Depuis la crise de 2008, les collectivités locales font face à plusieurs efforts financiers imposés par l’état : réduction des dotations globales de fonctionnement (DGF), avec une baisse cumulée de 11 milliards d’euros entre 2014 et 2017 ; introduction du « pacte de Cahors » limitant la hausse des dépenses de fonctionnement à 1,2 % par an pour les collectivités les plus importantes ; transfert de compétences quasiment non compensées, comme la gestion des cartes d’identité et des passeports, ou l’instruction du droit des sols via la loi NOTRe (2015), ou encore la gestion du risque inondation, sans oublier la suppression de la taxe d’habitation certes compensée jusqu’à maintenant mais sans dynamique. Ces mesures ont réduit les marges de manœuvre tout en augmentant les responsabilités. Rappelons que les collectivités locales ne représentent que 8 % de la dette publique, et qu’elle est destinée à l’investissement, en revanche elles représentent 70% de l’investissement public !
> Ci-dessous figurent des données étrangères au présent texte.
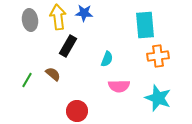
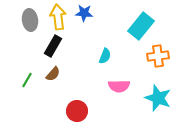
cyan rectangle: moved 4 px left, 1 px down; rotated 44 degrees clockwise
black rectangle: moved 15 px left
cyan semicircle: moved 2 px left, 3 px up
brown semicircle: rotated 91 degrees clockwise
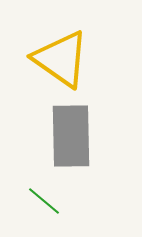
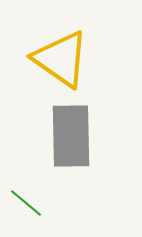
green line: moved 18 px left, 2 px down
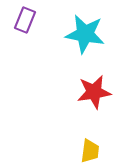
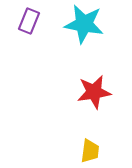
purple rectangle: moved 4 px right, 1 px down
cyan star: moved 1 px left, 10 px up
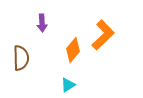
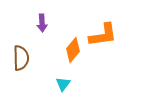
orange L-shape: rotated 36 degrees clockwise
cyan triangle: moved 5 px left, 1 px up; rotated 21 degrees counterclockwise
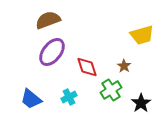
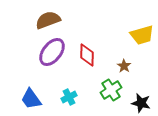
red diamond: moved 12 px up; rotated 20 degrees clockwise
blue trapezoid: rotated 15 degrees clockwise
black star: rotated 24 degrees counterclockwise
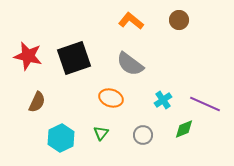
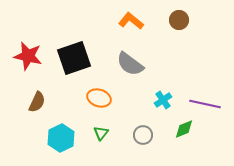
orange ellipse: moved 12 px left
purple line: rotated 12 degrees counterclockwise
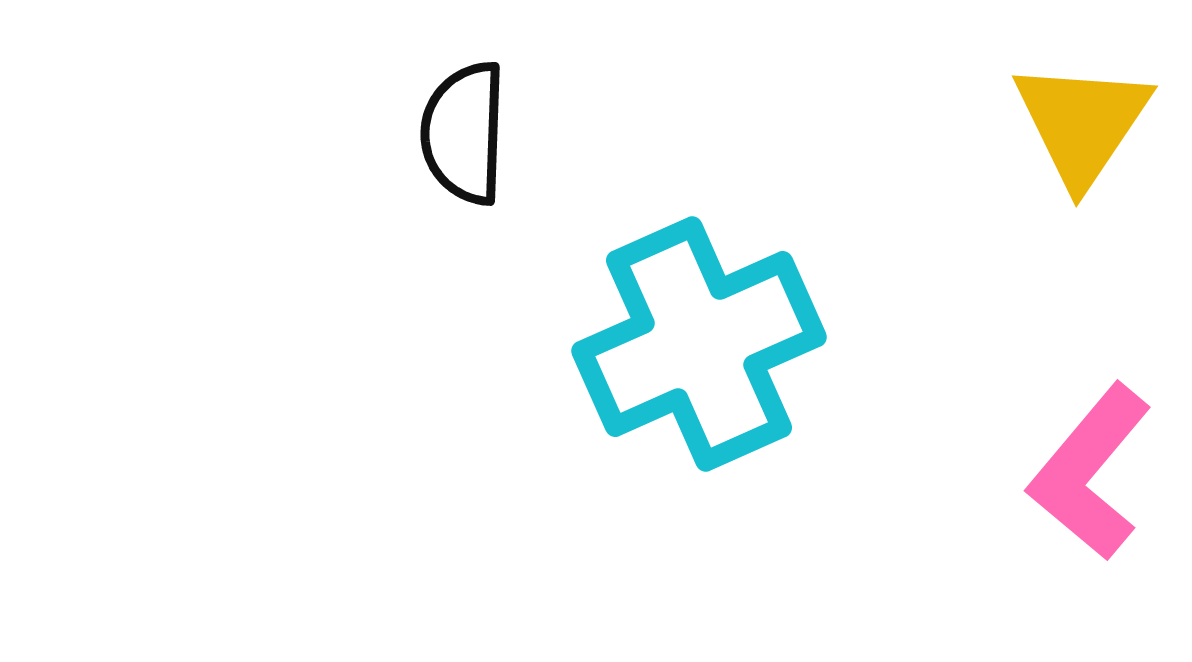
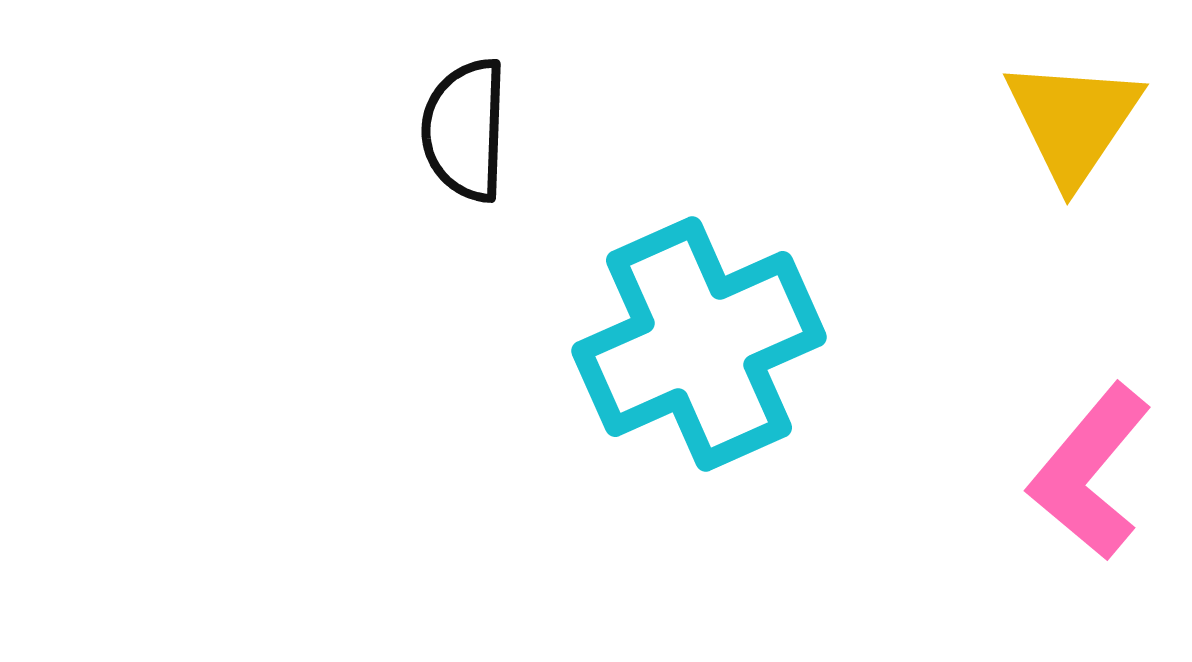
yellow triangle: moved 9 px left, 2 px up
black semicircle: moved 1 px right, 3 px up
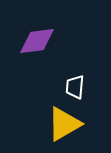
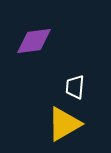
purple diamond: moved 3 px left
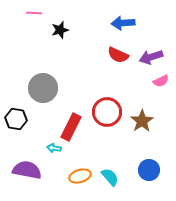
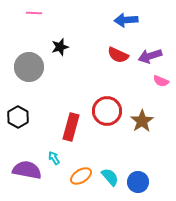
blue arrow: moved 3 px right, 3 px up
black star: moved 17 px down
purple arrow: moved 1 px left, 1 px up
pink semicircle: rotated 49 degrees clockwise
gray circle: moved 14 px left, 21 px up
red circle: moved 1 px up
black hexagon: moved 2 px right, 2 px up; rotated 20 degrees clockwise
red rectangle: rotated 12 degrees counterclockwise
cyan arrow: moved 10 px down; rotated 48 degrees clockwise
blue circle: moved 11 px left, 12 px down
orange ellipse: moved 1 px right; rotated 15 degrees counterclockwise
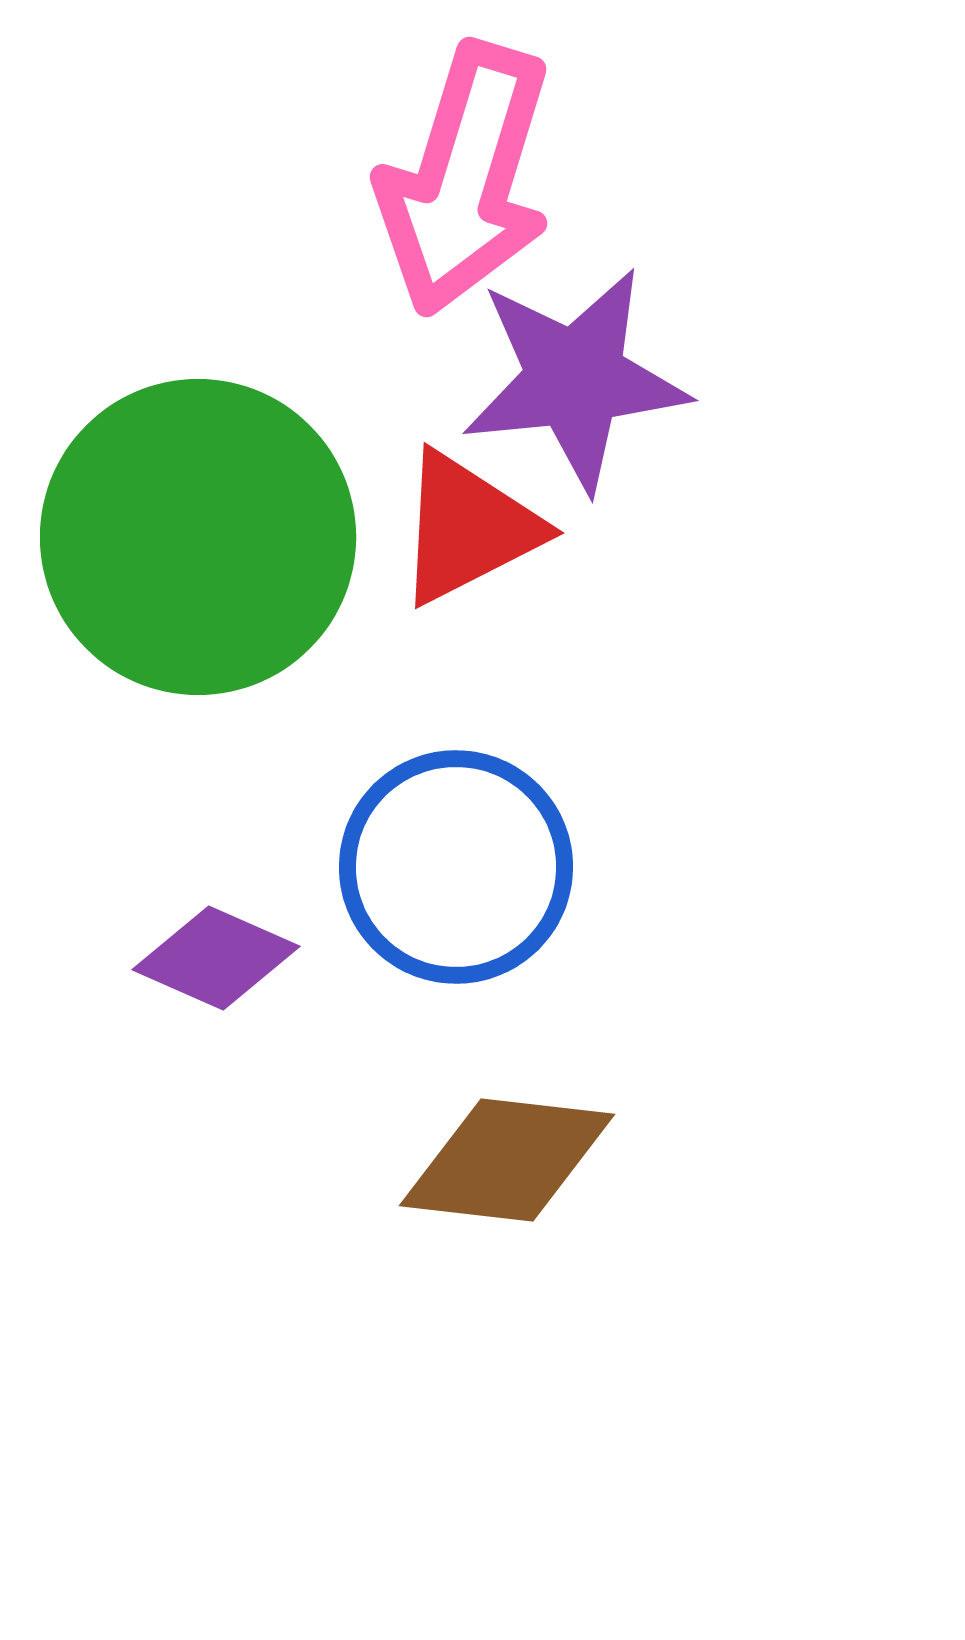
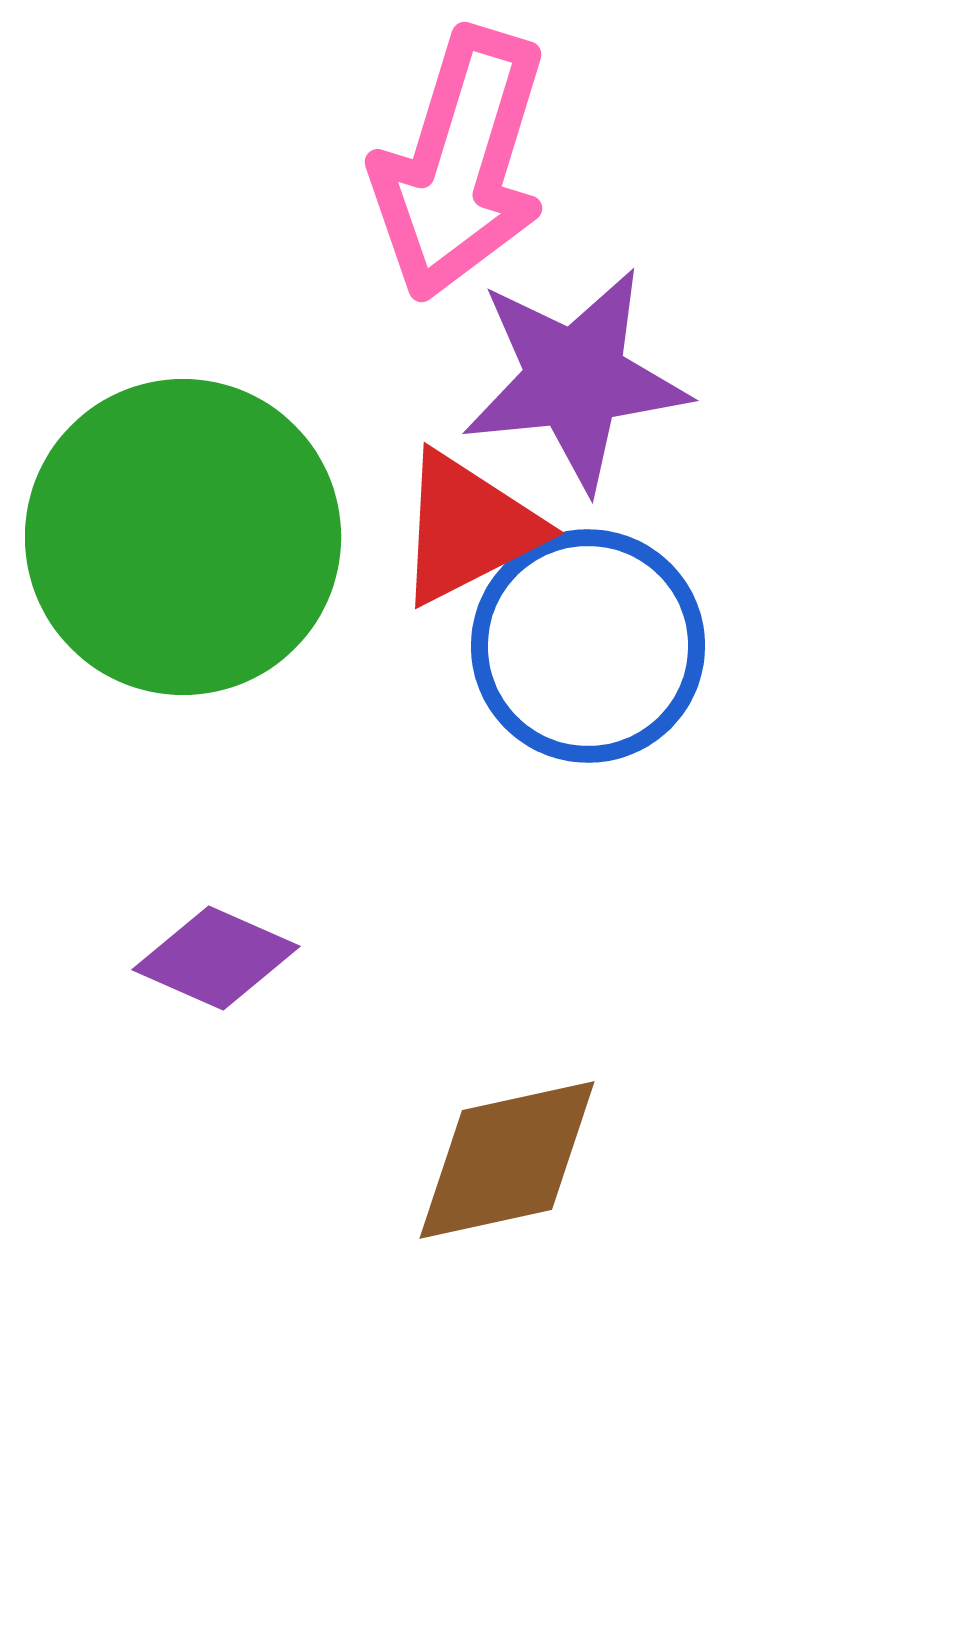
pink arrow: moved 5 px left, 15 px up
green circle: moved 15 px left
blue circle: moved 132 px right, 221 px up
brown diamond: rotated 19 degrees counterclockwise
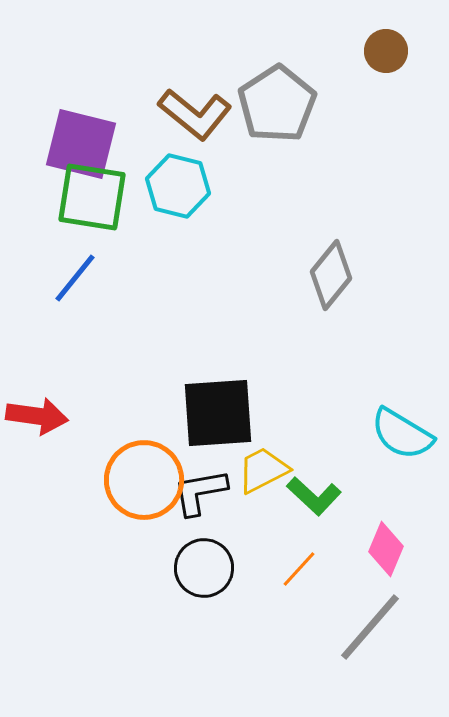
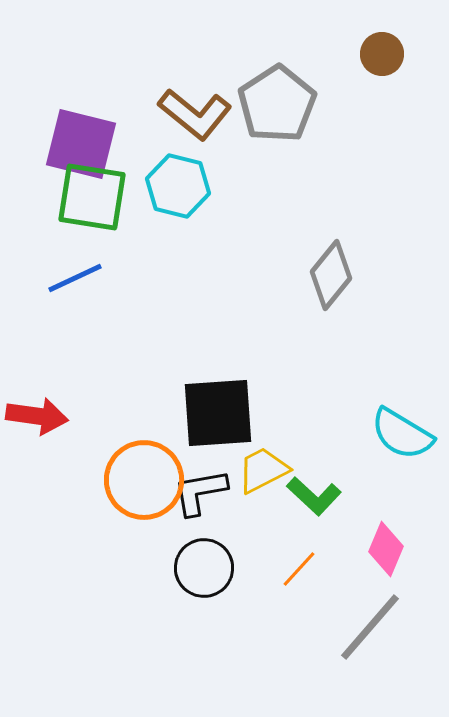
brown circle: moved 4 px left, 3 px down
blue line: rotated 26 degrees clockwise
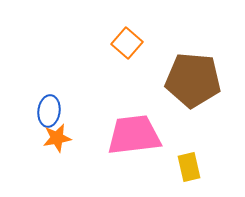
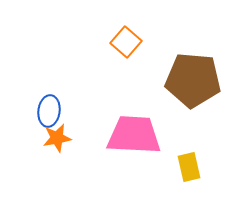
orange square: moved 1 px left, 1 px up
pink trapezoid: rotated 10 degrees clockwise
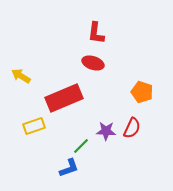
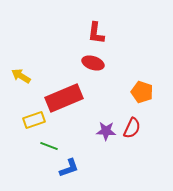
yellow rectangle: moved 6 px up
green line: moved 32 px left; rotated 66 degrees clockwise
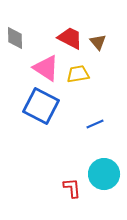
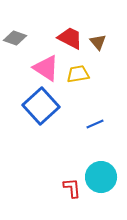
gray diamond: rotated 70 degrees counterclockwise
blue square: rotated 21 degrees clockwise
cyan circle: moved 3 px left, 3 px down
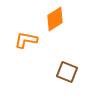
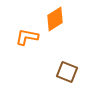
orange L-shape: moved 1 px right, 3 px up
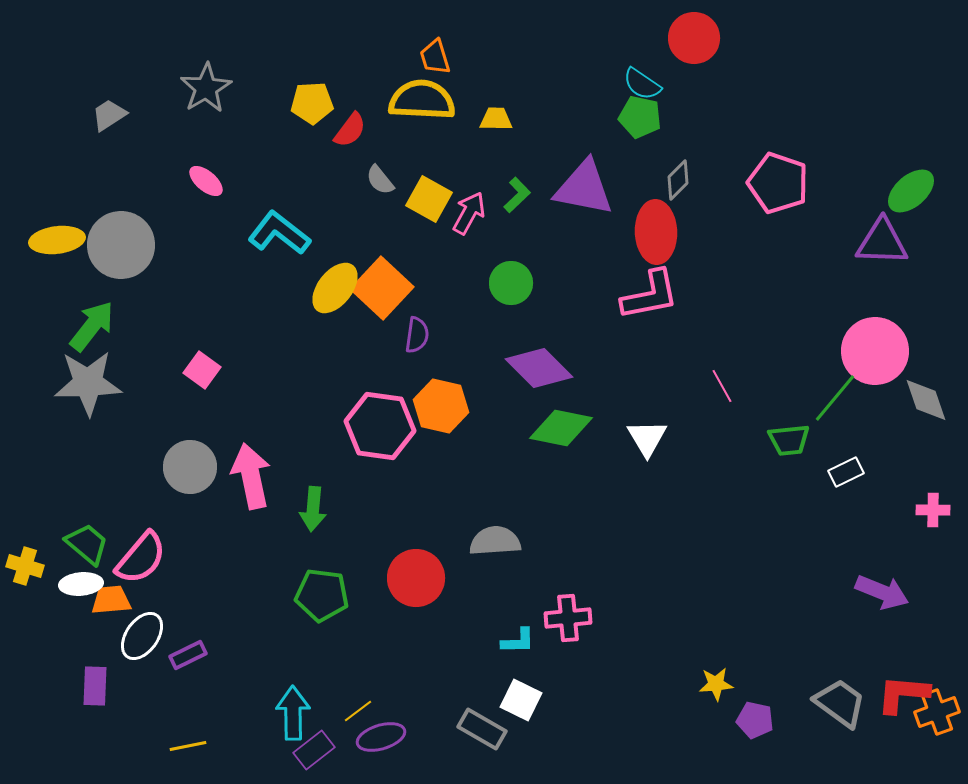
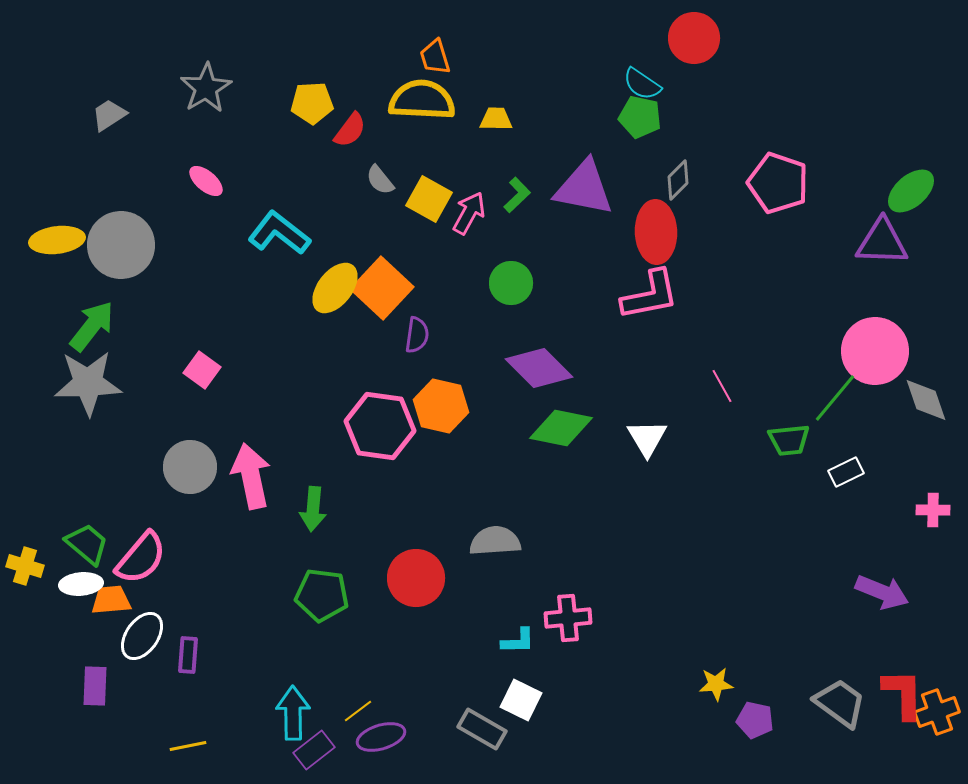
purple rectangle at (188, 655): rotated 60 degrees counterclockwise
red L-shape at (903, 694): rotated 84 degrees clockwise
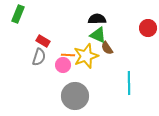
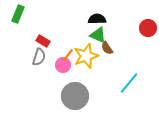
orange line: rotated 56 degrees counterclockwise
cyan line: rotated 40 degrees clockwise
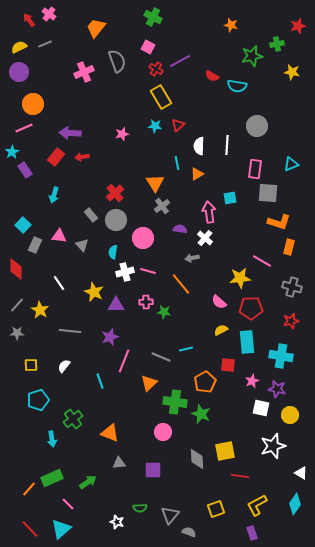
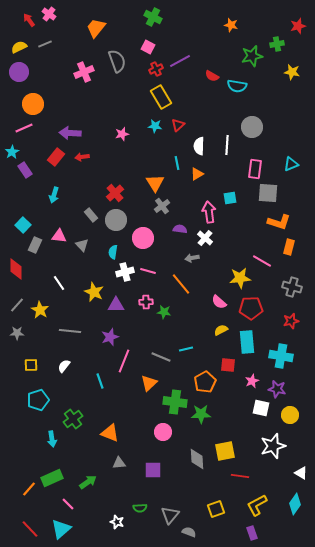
red cross at (156, 69): rotated 32 degrees clockwise
gray circle at (257, 126): moved 5 px left, 1 px down
green star at (201, 414): rotated 24 degrees counterclockwise
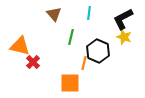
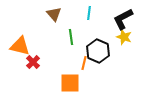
green line: rotated 21 degrees counterclockwise
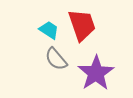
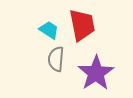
red trapezoid: rotated 8 degrees clockwise
gray semicircle: rotated 45 degrees clockwise
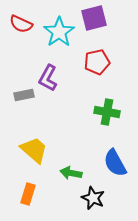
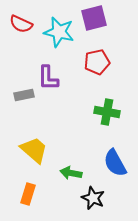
cyan star: rotated 24 degrees counterclockwise
purple L-shape: rotated 28 degrees counterclockwise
Ce sont les communes, les départements et les régions qui sont en première ligne pour assurer les services publics du quotidien : la gestion des écoles, des infrastructures routières, des équipements sportifs, culturels et sociaux. Aujourd’hui, dans un contexte d’inflation galopante et de crise énergétique, elles sont sommées de maintenir un haut niveau de services tout en voyant leurs ressources financières se réduire mois après mois.

Pour les y aider, le code général des collectivités territoriales a triplé en volume en vingt ans, alourdissant la bureaucratie, imposant toujours plus de normes, et compliquant leur gestion quotidienne.

L’effort demandé est compréhensible aux vues des réalités financières qui partent à la dérive, mais il doit s’accompagner de contreparties concrètes. Il est urgent de clarifier pour les communes des engagements – comme le ZAN (zéro artificialisation nette) et d’assouplir les réglementations relatives à la gestion de l’eau et l’assainissement (annoncé mais sans véhicule législatif pour le moment) – qui rendent la tâche des élus locaux de plus en plus complexe. De même les départements ne doivent pas être livrés à eux-mêmes face à la montée vertigineuse des dépenses sociales.

Ces 5 milliards d’économies supplémentaires ne sont pas de simples chiffres dans un tableau comptable, ils se traduiront par des arbitrages douloureux ayant des conséquences sur le service apporté à nos concitoyens.

Le gouvernement doit ouvrir, de façon urgente, un dialogue afin de définir, où positionner, le curseur de l’effort sans mettre en péril les collectivités, notamment les départements fortement marqués par les dépenses sociales, et les communes dont les marges de manœuvre sont quasiment inexistantes.